# Looking for a good church near Melbourne University. ）。



## MichaelGao (Feb 13, 2011)

My friend is going to start studying at the University of Melbourne this year and he's looking for a good church to go to. It is his first time in Melbroune, and Australia in general. He flats near the Parkville campus so it wouldbe good if its a church close to the campus. 

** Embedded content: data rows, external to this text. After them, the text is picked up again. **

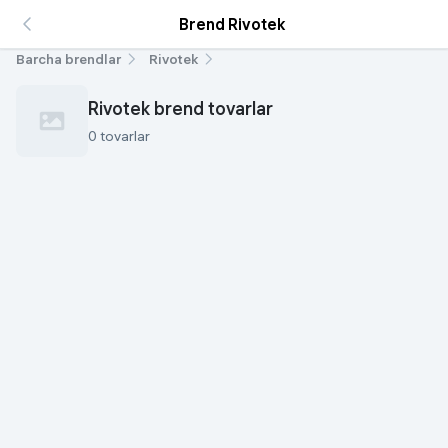
Brend Rivotek
Barcha brendlar
Rivotek
Rivotek brend tovarlar
0 tovarlar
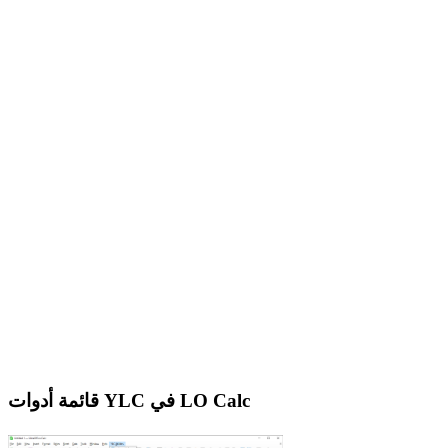
قائمة أدوات YLC في LO Calc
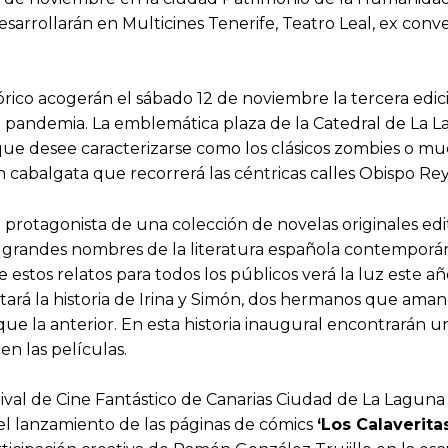
desarrollarán en Multicines Tenerife, Teatro Leal, ex co
stórico acogerán el sábado 12 de noviembre la tercera ed
r la pandemia. La emblemática plaza de la Catedral de La
ue desee caracterizarse como los clásicos zombies o muer
gran cabalgata que recorrerá las céntricas calles Obispo 
protagonista de una colección de novelas originales edita
s grandes nombres de la literatura española contemporá
estos relatos para todos los públicos verá la luz este año 
tará la historia de Irina y Simón, dos hermanos que aman e
ue la anterior. En esta historia inaugural encontrarán 
en las películas.
ival de Cine Fantástico de Canarias Ciudad de La Laguna 
el lanzamiento de las páginas de cómics
‘Los Calaveritas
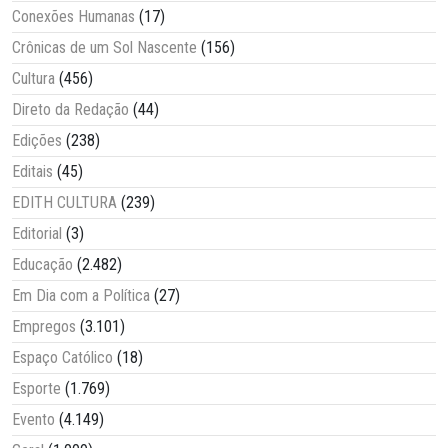
Conexões Humanas
(17)
Crônicas de um Sol Nascente
(156)
Cultura
(456)
Direto da Redação
(44)
Edições
(238)
Editais
(45)
EDITH CULTURA
(239)
Editorial
(3)
Educação
(2.482)
Em Dia com a Política
(27)
Empregos
(3.101)
Espaço Católico
(18)
Esporte
(1.769)
Evento
(4.149)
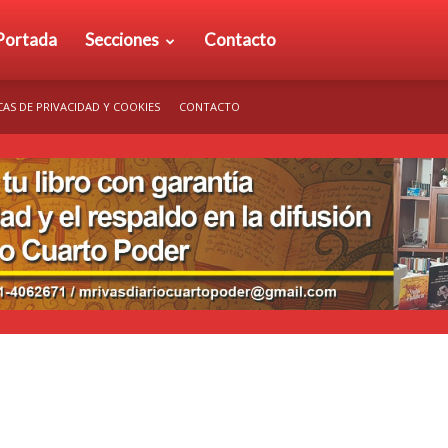
rio
Portada
Secciones
Contacto
CAS DE PRIVACIDAD Y COOKIES
CONTACTO
arto
der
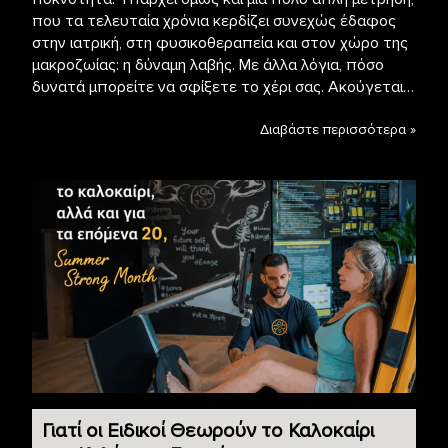
που τα τελευταία χρόνια κερδίζει συνεχώς έδαφος
στην ιατρική, στη φυσικοθεραπεία και στον χώρο της
μακροζωίας: η δύναμη λαβής. Με άλλα λόγια, πόσο
δυνατά μπορείτε να σφίξετε το χέρι σας. Ακούγεται…
Διαβάστε περισσότερα »
Γιατί οι Ειδικοί Θεωρούν το Καλοκαίρι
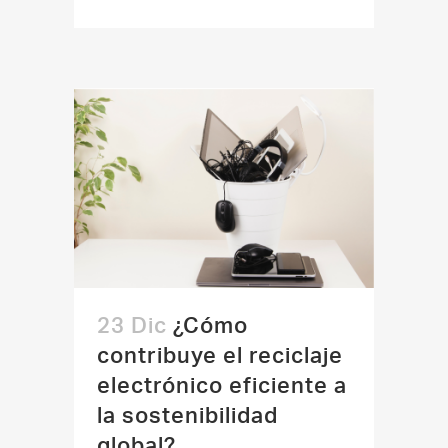
23 Dic
¿Cómo
contribuye el reciclaje
electrónico eficiente a
la sostenibilidad
global?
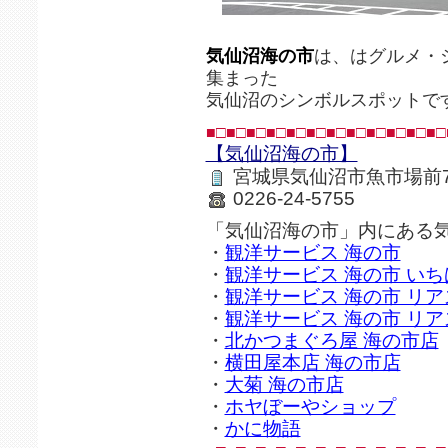
気仙沼海の市
は、はグルメ・
集まった
気仙沼のシンボルスポットで
■□■□■□■□■□■□■□■□■□■□■□■□
【気仙沼海の市】
宮城県気仙沼市魚市場前7-
0226-24-5755
「気仙沼海の市」内にある
・
観洋サービス 海の市
・
観洋サービス 海の市 い
・
観洋サービス 海の市 リ
・
観洋サービス 海の市 リ
・
北かつまぐろ屋 海の市店
・
横田屋本店 海の市店
・
大菊 海の市店
・
ホヤぼーやショップ
・
かに物語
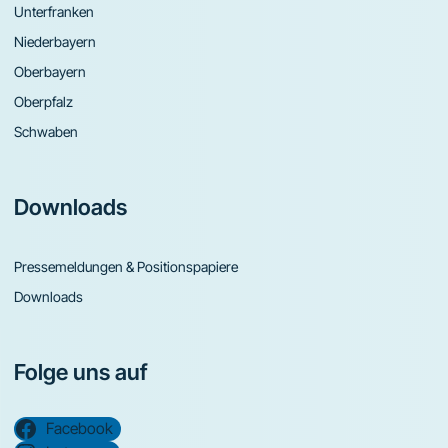
Unterfranken
Niederbayern
Oberbayern
Oberpfalz
Schwaben
Downloads
Pressemeldungen & Positionspapiere
Downloads
Folge uns auf
Facebook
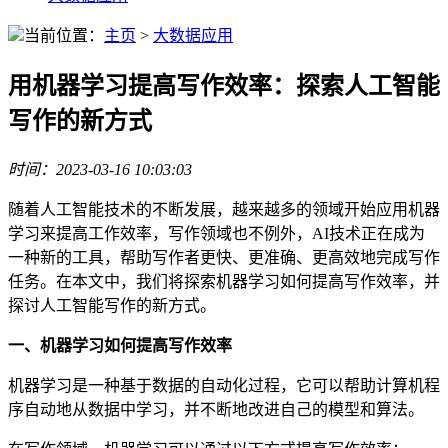
当前位置：
主页
>
大数据应用
用机器学习提高写作效率：探索人工智能
写作的新方式
时间：2023-03-16 10:03:03
随着人工智能技术的不断发展，越来越多的领域开始应用机器
学习来提高工作效率，写作领域也不例外，AI技术正在成为
一种新的工具，帮助写作者更快、更准确、更高效地完成写作
任务。在本文中，我们将探索机器学习如何提高写作效率，并
探讨人工智能写作的新方式。
一、机器学习如何提高写作效率
机器学习是一种基于数据的自动化过程，它可以帮助计算机程
序自动地从数据中学习，并不断地改进自己的模型和算法。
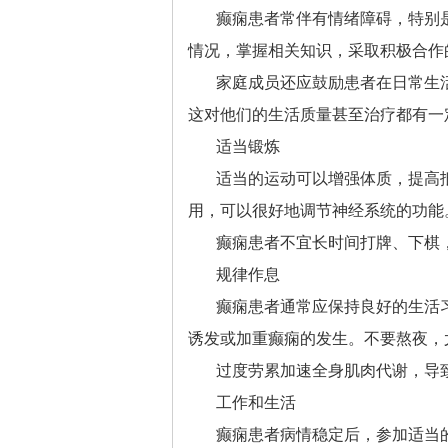
癫痫患者常伴有情绪障碍，特别
情况，掌握相关知识，采取积极合作
家庭成员还应鼓励患者在日常生
这对他们的生活质量甚至治疗都有一
适当锻炼
适当的运动可以增强体质，提高
用，可以很好地调节神经系统的功能
癫痫患者不宜长时间打牌、下棋
规律作息
癫痫患者通常应保持良好的生活
诱发或加重癫痫的发生。不要熬夜，
过度劳累加速全身肌肉代谢，导
工作和生活
癫痫患者病情稳定后，参加适当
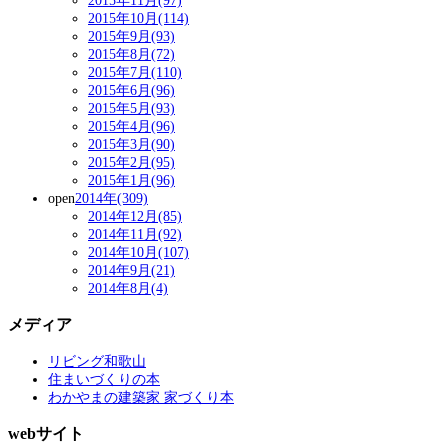
2015年11月(97)
2015年10月(114)
2015年9月(93)
2015年8月(72)
2015年7月(110)
2015年6月(96)
2015年5月(93)
2015年4月(96)
2015年3月(90)
2015年2月(95)
2015年1月(96)
open
2014年(309)
2014年12月(85)
2014年11月(92)
2014年10月(107)
2014年9月(21)
2014年8月(4)
メディア
リビング和歌山
住まいづくりの本
わかやまの建築家 家づくり本
webサイト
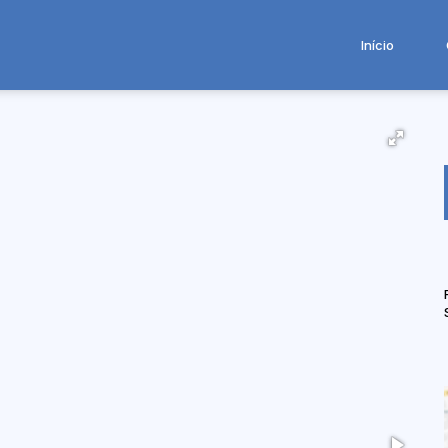
Início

It would be great to hear any recommendations from fellow brothers and sisters living in the same area.


----------



## Ruby (Feb 13, 2011)

The Australian Free Church has a congregation in Chadstone, pastored by Rev John Nelson. I am a Queenslander so I have no idea how far that is from Melbourne Uni


----------



## jayce475 (Feb 13, 2011)

There are 2 Bible-Presbyterian Churches over there. Ebenezer BPC and Bethel BPC. The latter is 18km away while the former has a fellowship that is in Melbourne City. Should be fairly accessible.


----------



## catechumen (Feb 13, 2011)

Hello Michael,

As well as the other recommendations (all good, since John Nelson is my father!), I can also invite him to our congregation which is in South Yarra (find the link here. We are a member of the Presbyterian Church of Australia, which is an evangelical denomination and becoming increasingly Reformed, at least down here in Victoria. As well as good preaching and a conservative worship style, we are a culturally mixed congregation with many Singaporeans in particular. The sermons and other notices on our site can give you a taste of what we're like. We are also in the inner city, just on the other side of the CBD from the University, and able to be reached by trams, whereas the other congregations listed are some way out into the eastern suburbs and hard to get to without a car.

---------- Post added at 11:13 AM ---------- Previous post was at 11:09 AM ----------

Sorry, forgot that Ebenezer was closer into the city!


----------



## Tim (Feb 14, 2011)

There are several good Reformed Presbyterian congregations in the Melbourne area. They are listed on my exclusive psalmody church listings page. The link is in my signature.


----------



## MichaelGao (Feb 15, 2011)

Thanks everybody. He's definitely going to have a look at the ones closer to the city.
How come no baptist churches so far?


----------



## Tim (Feb 16, 2011)

Because we are all Presbyterians.


----------



## Timothy William (Feb 19, 2011)

The Presbyterian Reformed Church has a congregation at Heathmont, about 25 km east of the city.

I don't know of any Reformed Baptist churches in Melbourne (which is not to say there aren't any; I don't know Melbourne Baptist circles very well). I attended Carey Baptist Grammar School in Melbourne, named after the Reformed Baptist missionary, but of course that doesn't mean the churches which supported it were Reformed.


----------



## catechumen (Feb 20, 2011)

> Thanks everybody. He's definitely going to have a look at the ones closer to the city.
> How come no baptist churches so far?


Baptists of a Reformed and confessional sort are pretty thin on the ground in Melbourne, and I suspect throughout Australia in general. There is a growing interest among some Baptist friends I know in Piper, Driscoll and the YRR Calvinist crowd, however. A few of the Independent Baptist churches are heading this way. There is also a Macarthur-esque Grace Community Church out in Endeavour Hills (a long way from the city centre). There is also a very small Strict Baptist chapel in the inner-city suburb of Hawthorn, but I can't remember its details.


----------



## MichaelGao (Feb 20, 2011)

Jason, he went to Ebenezer yesterday, he enjoyed it very much. Thanks.


----------